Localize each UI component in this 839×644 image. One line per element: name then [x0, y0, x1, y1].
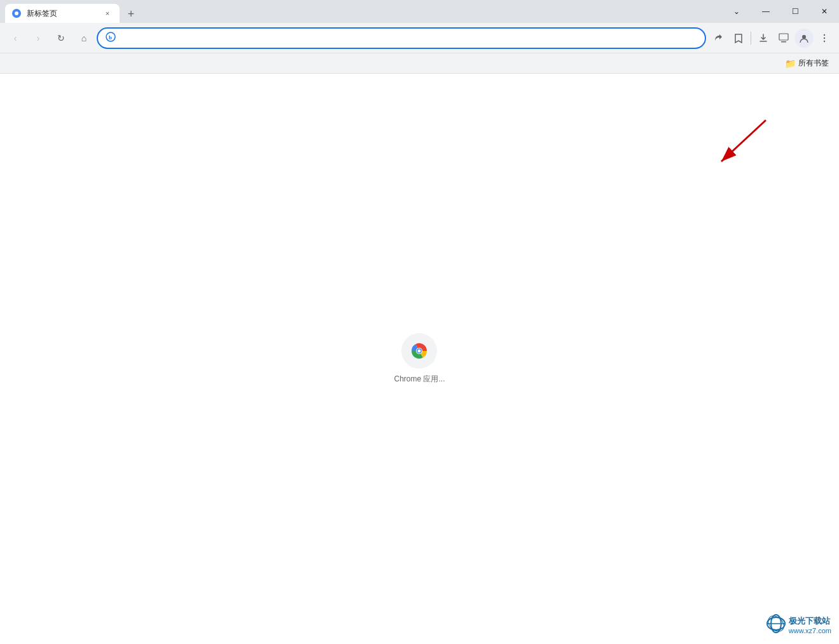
forward-button[interactable]: › — [28, 28, 48, 48]
svg-point-8 — [824, 37, 825, 38]
profile-button[interactable] — [794, 29, 814, 48]
tab-favicon — [11, 8, 22, 18]
svg-point-6 — [802, 35, 806, 39]
svg-text:b: b — [109, 34, 112, 41]
watermark-logo — [766, 613, 786, 636]
menu-button[interactable] — [815, 29, 834, 48]
bookmark-button[interactable] — [729, 29, 748, 48]
title-bar: 新标签页 × + ⌄ — ☐ ✕ — [0, 0, 839, 23]
minimize-button[interactable]: — — [751, 0, 780, 23]
chrome-app-label: Chrome 应用... — [394, 374, 445, 385]
svg-point-1 — [15, 11, 18, 15]
window-controls: ⌄ — ☐ ✕ — [722, 0, 839, 23]
new-tab-button[interactable]: + — [122, 5, 140, 23]
address-bar[interactable]: b — [97, 27, 706, 49]
main-content: Chrome 应用... 极光下载站 www.xz7.com — [0, 74, 839, 644]
watermark-site-url: www.xz7.com — [789, 627, 831, 634]
tab-close-button[interactable]: × — [102, 8, 113, 19]
tab-title: 新标签页 — [27, 8, 97, 19]
maximize-button[interactable]: ☐ — [780, 0, 810, 23]
svg-rect-5 — [781, 41, 786, 43]
download-button[interactable] — [754, 29, 773, 48]
folder-icon: 📁 — [785, 58, 796, 69]
svg-point-9 — [824, 40, 825, 41]
refresh-button[interactable]: ↻ — [51, 28, 71, 48]
chrome-logo-circle — [401, 333, 437, 369]
annotation-arrow — [696, 117, 779, 171]
chrome-app-item[interactable]: Chrome 应用... — [394, 333, 445, 385]
svg-point-13 — [418, 350, 421, 353]
all-bookmarks-label: 所有书签 — [798, 58, 829, 69]
watermark-text: 极光下载站 www.xz7.com — [789, 615, 831, 634]
back-button[interactable]: ‹ — [5, 28, 25, 48]
watermark: 极光下载站 www.xz7.com — [766, 613, 831, 636]
close-window-button[interactable]: ✕ — [810, 0, 839, 23]
watermark-site-name: 极光下载站 — [789, 615, 830, 627]
tab-search-button[interactable] — [774, 29, 793, 48]
toolbar: ‹ › ↻ ⌂ b — [0, 23, 839, 53]
address-input[interactable] — [120, 33, 697, 43]
address-icon: b — [106, 32, 116, 44]
share-button[interactable] — [709, 29, 728, 48]
home-button[interactable]: ⌂ — [74, 28, 94, 48]
toolbar-right — [709, 29, 834, 48]
all-bookmarks-folder[interactable]: 📁 所有书签 — [780, 55, 834, 71]
active-tab[interactable]: 新标签页 × — [5, 4, 120, 23]
svg-point-7 — [824, 34, 825, 35]
tab-strip: 新标签页 × + — [0, 0, 140, 23]
show-tabs-button[interactable]: ⌄ — [722, 0, 751, 23]
svg-rect-4 — [779, 34, 788, 40]
bookmarks-bar: 📁 所有书签 — [0, 53, 839, 74]
toolbar-separator — [751, 32, 751, 45]
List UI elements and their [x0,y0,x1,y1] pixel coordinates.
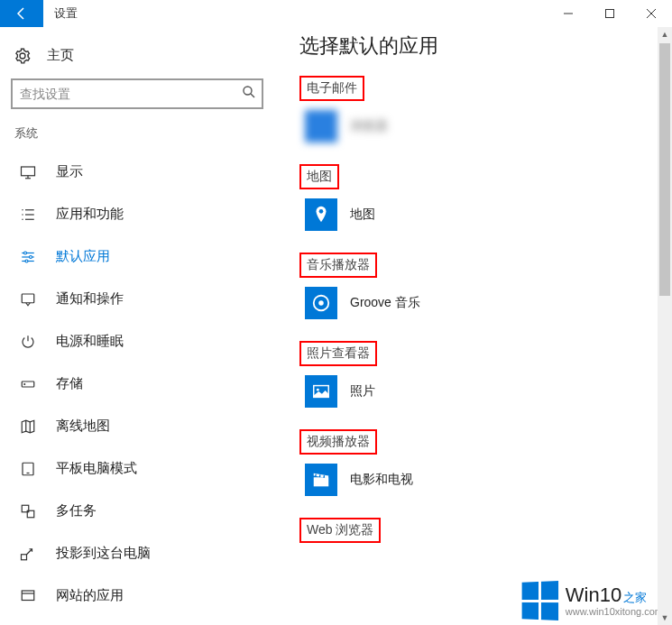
window-title: 设置 [43,0,548,27]
main-panel: 选择默认的应用 电子邮件 浏览器 地图 地图 音乐播放器 Groove 音乐 照… [274,27,672,625]
svg-point-18 [30,255,32,258]
section-label: 视频播放器 [299,429,377,455]
defaults-icon [20,249,36,265]
page-heading: 选择默认的应用 [299,32,672,60]
svg-line-5 [251,94,254,97]
app-icon [305,375,337,408]
nav-label: 显示 [56,163,83,180]
app-name: Groove 音乐 [350,295,420,311]
nav-item-9[interactable]: 投影到这台电脑 [0,532,274,574]
website-icon [20,588,36,604]
default-app-row[interactable]: 照片 [305,375,672,408]
svg-point-20 [25,260,28,262]
nav-item-5[interactable]: 存储 [0,363,274,405]
svg-rect-1 [606,10,614,18]
app-icon [305,110,337,142]
scrollbar-thumb[interactable] [659,43,670,296]
section-label: 照片查看器 [299,341,377,366]
nav-item-4[interactable]: 电源和睡眠 [0,320,274,363]
watermark-brand-zh: 之家 [623,591,647,604]
search-input[interactable] [11,78,263,109]
default-app-row[interactable]: 地图 [305,198,672,231]
windows-logo-icon [521,581,557,620]
section-label: 电子邮件 [299,76,364,101]
default-app-row[interactable]: 浏览器 [305,110,672,142]
nav-label: 离线地图 [56,418,110,435]
nav-item-10[interactable]: 网站的应用 [0,574,274,617]
nav-item-2[interactable]: 默认应用 [0,235,274,278]
watermark: Win10之家 www.win10xitong.com [520,582,663,620]
close-button[interactable] [631,0,672,27]
svg-rect-6 [22,167,35,176]
default-app-row[interactable]: Groove 音乐 [305,287,672,319]
group-label: 系统 [0,122,274,151]
svg-rect-30 [22,554,27,559]
app-icon [305,287,337,319]
project-icon [20,546,36,562]
scroll-down-icon[interactable]: ▼ [658,611,672,625]
display-icon [20,164,36,180]
home-label: 主页 [47,47,74,64]
home-link[interactable]: 主页 [0,38,274,73]
section-label: 音乐播放器 [299,253,377,278]
nav-item-0[interactable]: 显示 [0,151,274,193]
multitask-icon [20,503,36,519]
map-icon [20,418,36,435]
nav-label: 默认应用 [56,248,110,265]
nav-item-1[interactable]: 应用和功能 [0,193,274,235]
app-name: 地图 [350,207,375,223]
watermark-url: www.win10xitong.com [566,607,663,617]
nav-item-7[interactable]: 平板电脑模式 [0,447,274,490]
nav-label: 平板电脑模式 [56,460,137,477]
app-name: 照片 [350,383,375,400]
nav-item-6[interactable]: 离线地图 [0,405,274,447]
svg-rect-38 [314,477,329,486]
apps-icon [20,207,36,223]
nav-item-8[interactable]: 多任务 [0,490,274,532]
nav-label: 投影到这台电脑 [56,545,151,562]
section-label: Web 浏览器 [299,518,381,543]
gear-icon [14,48,31,64]
nav-item-3[interactable]: 通知和操作 [0,278,274,320]
nav-label: 网站的应用 [56,587,124,604]
svg-rect-31 [22,591,34,601]
svg-point-4 [244,87,252,95]
storage-icon [20,376,36,392]
back-button[interactable] [0,0,43,27]
tablet-icon [20,461,36,477]
svg-point-16 [24,252,27,254]
maximize-button[interactable] [589,0,631,27]
app-name: 电影和电视 [350,472,413,488]
sidebar: 主页 系统 显示应用和功能默认应用通知和操作电源和睡眠存储离线地图平板电脑模式多… [0,27,274,625]
nav-label: 通知和操作 [56,290,124,308]
watermark-brand: Win10 [566,584,621,606]
svg-point-35 [318,300,324,306]
search-icon [242,85,256,103]
section-label: 地图 [299,164,339,189]
nav-label: 应用和功能 [56,206,124,223]
svg-point-33 [319,209,324,214]
svg-point-23 [24,383,25,384]
nav-label: 多任务 [56,502,97,519]
power-icon [20,334,36,350]
app-name: 浏览器 [350,118,388,134]
nav-label: 存储 [56,375,83,392]
nav-label: 电源和睡眠 [56,333,124,350]
notifications-icon [20,291,36,308]
scrollbar[interactable]: ▲ ▼ [658,27,672,625]
default-app-row[interactable]: 电影和电视 [305,464,672,496]
svg-rect-21 [22,294,34,303]
minimize-button[interactable] [548,0,589,27]
app-icon [305,198,337,231]
scroll-up-icon[interactable]: ▲ [658,27,672,41]
svg-point-37 [317,389,319,391]
app-icon [305,464,337,496]
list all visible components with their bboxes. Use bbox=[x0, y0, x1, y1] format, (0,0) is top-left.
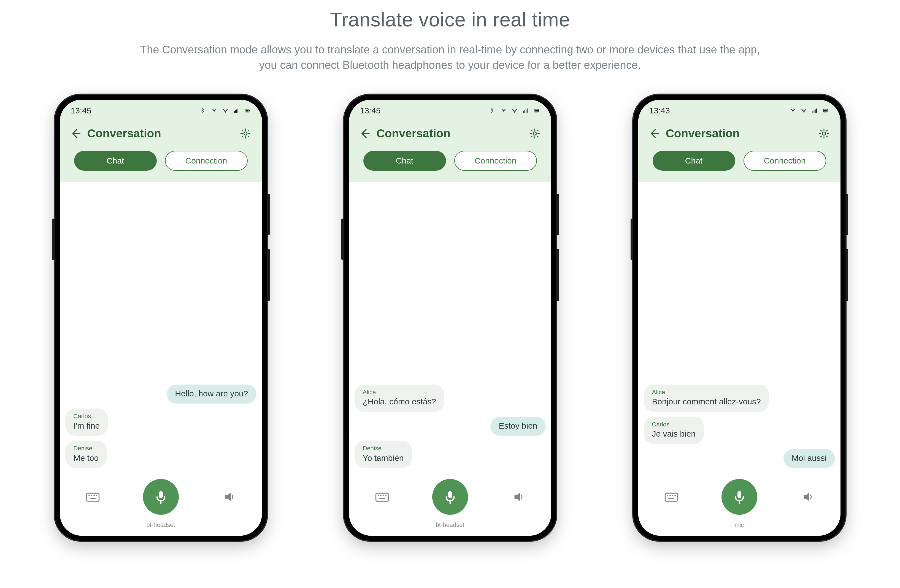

#####

**Directions for this task**
Copy out the lines above with "address" in them.

**Answer space**
address-bar[interactable]: b — [97, 27, 706, 49]
address-input[interactable] — [120, 33, 697, 43]
address-icon: b — [106, 32, 116, 44]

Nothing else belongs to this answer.